就活というやつで、面接官とやら、見ず知らずの人に自分の深い部分を知られないといけないなら、もう誰に知られたっていいと思った。

これは『.世界への求愛』という、壮大なお気持ち表明。

友だちにも誰にも言えなかったこと、必死に求めながらも必死に抑えつけていたこと。

大人になったら人の話を聴くことなんて当たり前なのに、子供の話はなんで誰もちゃんと聴いてくれなかったんだ。


 大人になるって本当に良いことだ。周囲がやさしくなる。やりたいことがあったら応援してくれるし基本的には人として尊重してくれるし大抵の人は私の話をちゃんと聴いてくれる。それだけのことで涙が出そうになるよ。なんで私が子供の時は誰も話を聞いてくれなかったんだ。夢を語れば笑われて、何気ないことであんなに否定されてボロカスに言われて、なんであんな仕打ち受けないといけなかったんだ 味方なんてほぼいなかった 狭い世界で生きてたからだよ つまり親ガチャってことだよ

昔は敏感すぎて擦れてたけど、それもほどよく角が取れてきて、大人になるって生きやすくなることだなあ 一人で生きられるようになるだけ贅沢だ 暴言も人格否定にも名前がついて、当たり前に裁かれて救ってもらえて、贅沢だ 大人になることがこんなに優しいことだと知ってたら、もっと早く大人になりたかった。

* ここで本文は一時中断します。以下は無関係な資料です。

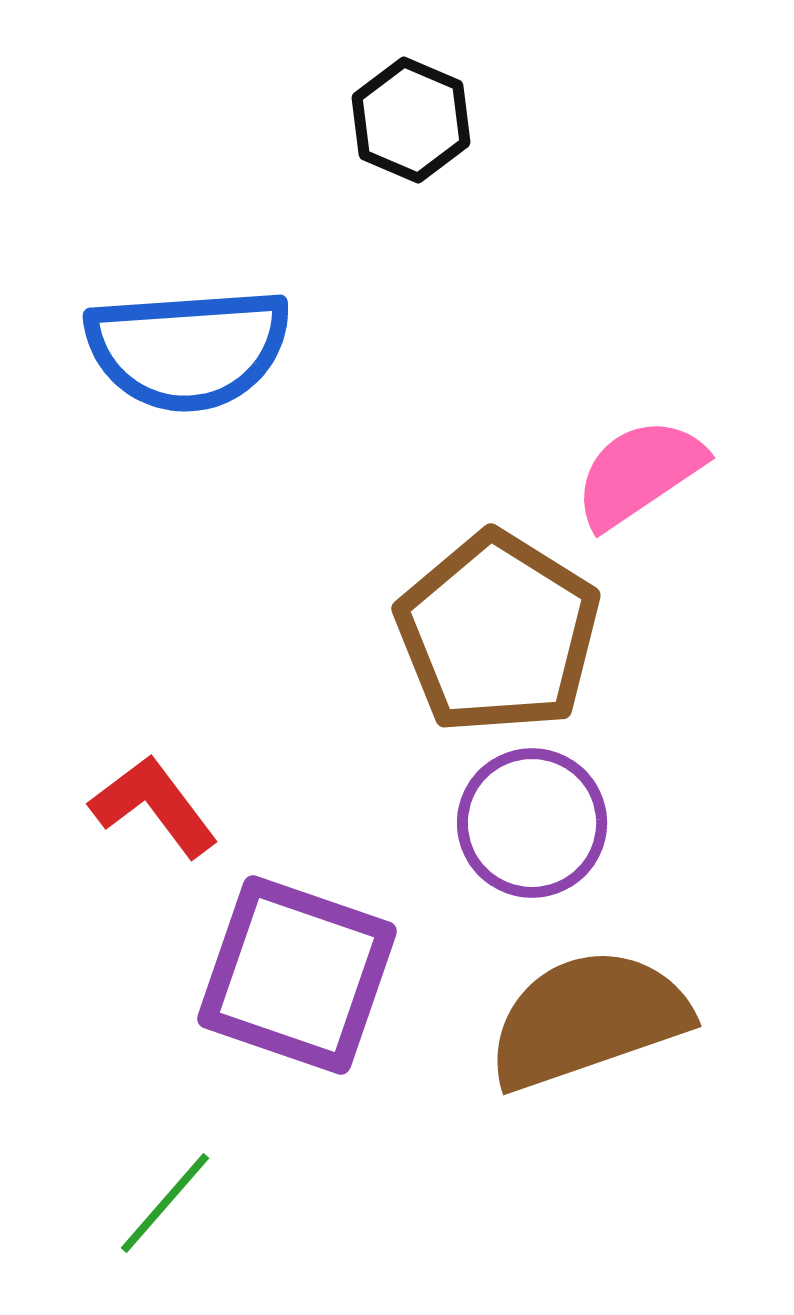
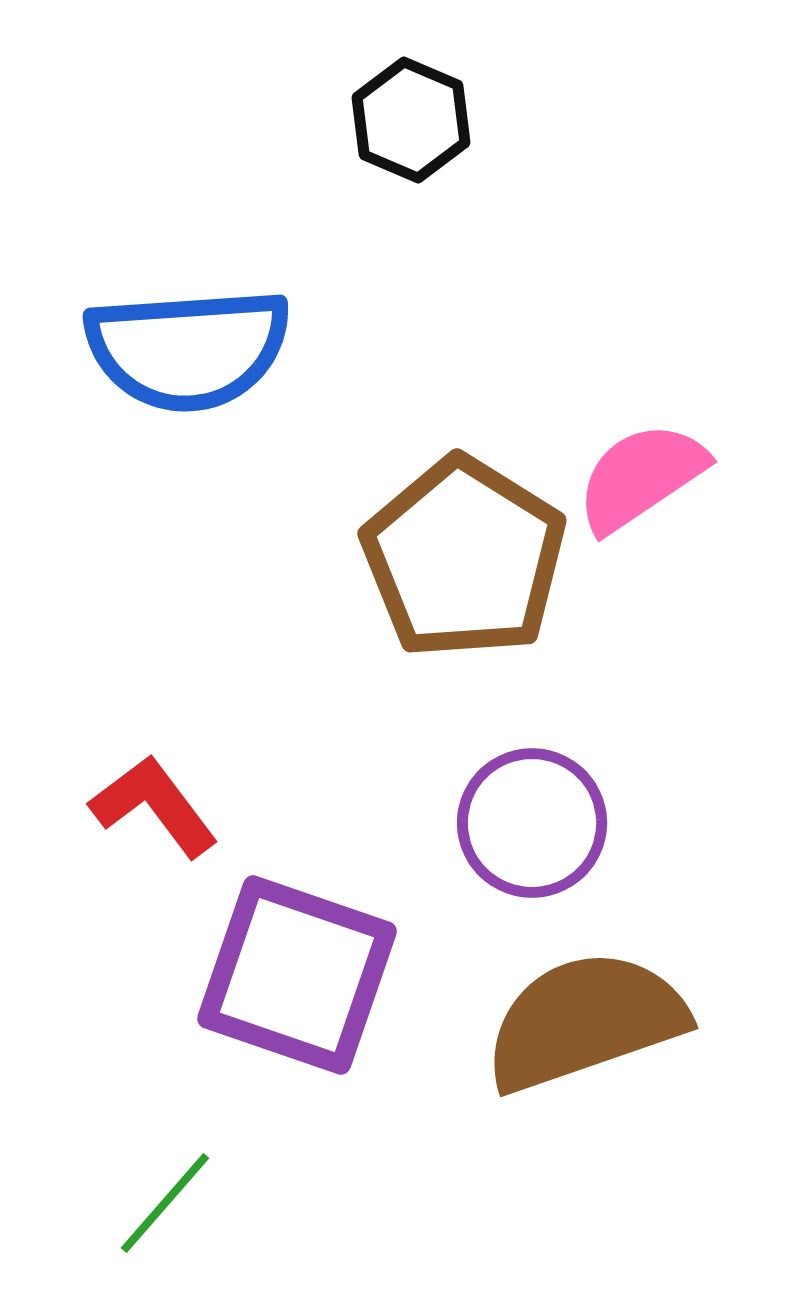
pink semicircle: moved 2 px right, 4 px down
brown pentagon: moved 34 px left, 75 px up
brown semicircle: moved 3 px left, 2 px down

誰にも言わずにずっと秘めていたこと、ぜんぶ面接官にぶちまけた。当たり前に受け止めてくれた。興味を持って聴いてくれて、質問までしてくれた。涙が出そうになった。社会ではこれがあたりまえで。人が必死になっていることを否定など滅多にされないのだ。すごい。家の中ではあんなに一生懸命訴えても私の言うことなど誰も聴いてくれないのに。ちゃんと理由つきで、論理的にしゃべってるのに「うるさい」と怒鳴られて一蹴されることを、こんなに一生懸命聞いてくれるんだ、ふつうの大人っていう存在は。

たぶん、何歳になっても、私の中の子供が求めている。砂場で泥団子を作ってお母さん、見て、と求める子供が心の奥に未だにいる。

面接で泣いたら笑い者だろう。話を聞いてくれて、私を知ろうとしてくれて嬉しかったなんて。本音を言ったから涙が出たなんて。もうとっくに成人しているのに。誰にも知られないように必死に隠してきたことたちは、隠さなくてよかったんだ。

こんなに長い年月がたって、やっとわかった。

話を聴いてほしかったんだと。

世界への求愛は、「私の話を聴いて」の叫びだったんだと。

だって自分が本当にやりたいことなんて誰にも知られてはいけないと思ってた。